The study also fits with mounting evidence that how aggressively the brain's immune system defends itself against viruses or other germs may be riskier than an actual infection, said Alzheimer's specialist Dr. Rudolph Tanzi of Massachusetts General Hospital. They tested the brain samples from the Mount Sinai Brain Bank, he said and were so surprised at the finding that they tested additional samples from other brain banks and found same results.
Researchers of a new study find evidence that backs the decades-old theory, opening the door for future researches. And what they found was that the herpes virus genes were interacting with genes known to increase a person's risk for Alzheimer's. Instead they were hoping to pinpoint genes that were unusually active in the brains of people with the earliest stage of Alzheimer's. By mid-century, a new diagnosis will occur every 33 seconds, and costs are expected to exceed $1 trillion annually.
"All these Alzheimer's brains in these separate, major brain banks have previously unsuspected substantial populations of herpesvirus genomes and that deserves an explanation wherever it falls in the pathogenesis", Gandy said. The combined funding support for this five-year endeavor is $185.2 million.
"The viral genomes were detectable in about 30% of Alzheimer's brains and virtually undetectable in the control group", said Sam Gandy, professor of neurology at the Icahn School of Medicine at Mount Sinai, New York and a co-author of the study.
"I look at this paper and it makes me sit up and say, 'Wow, '" said Alzheimer's Association scientific programs director Keith Fargo. "If it becomes evident that specific viral species directly contribute to an individual's risk of developing Alzheimer's or their rate of progression once diagnosed, then this would offer a new conceptual framework for understanding the emergence and evolution of Alzheimer's at individual, as well as population, levels".

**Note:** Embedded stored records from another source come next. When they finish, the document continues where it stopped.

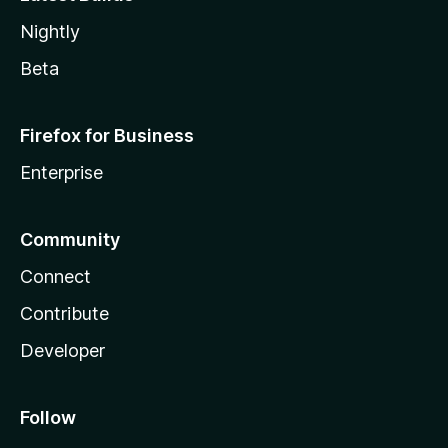
Nightly
Beta
Firefox for Business
Enterprise
Community
Connect
Contribute
Developer
Follow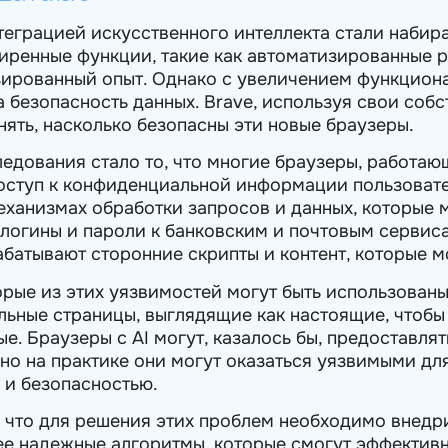
теграцией искусственного интеллекта стали набир
иренные функции, такие как автоматизированные 
ированный опыт. Однако с увеличением функцион
а безопасность данных. Brave, используя свои соб
нять, насколько безопасны эти новые браузеры.
едования стало то, что многие браузеры, работающ
оступ к конфиденциальной информации пользовате
еханизмах обработки запросов и данных, которые 
к логины и пароли к банковским и почтовым сервис
абатывают сторонние скрипты и контент, которые м
орые из этих уязвимостей могут быть использованы
ьные страницы, выглядящие как настоящие, чтобы
е. Браузеры с AI могут, казалось бы, предоставля
о на практике они могут оказаться уязвимыми для 
 и безопасностью.
 что для решения этих проблем необходимо внедр
ее надежные алгоритмы, которые смогут эффективн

"The new study is impressive and very well designed".
The findings don't prove viruses cause Alzheimer's, nor do they suggest it's contagious. "This research reinforces the complexity of Alzheimer's disease, creates opportunities to explore Alzheimer's more thoroughly, and highlights the importance of sharing data freely and widely with the research community". The research team assessed up to 1000 postmortem brains of people who had Alzheimer's disease and those who did not.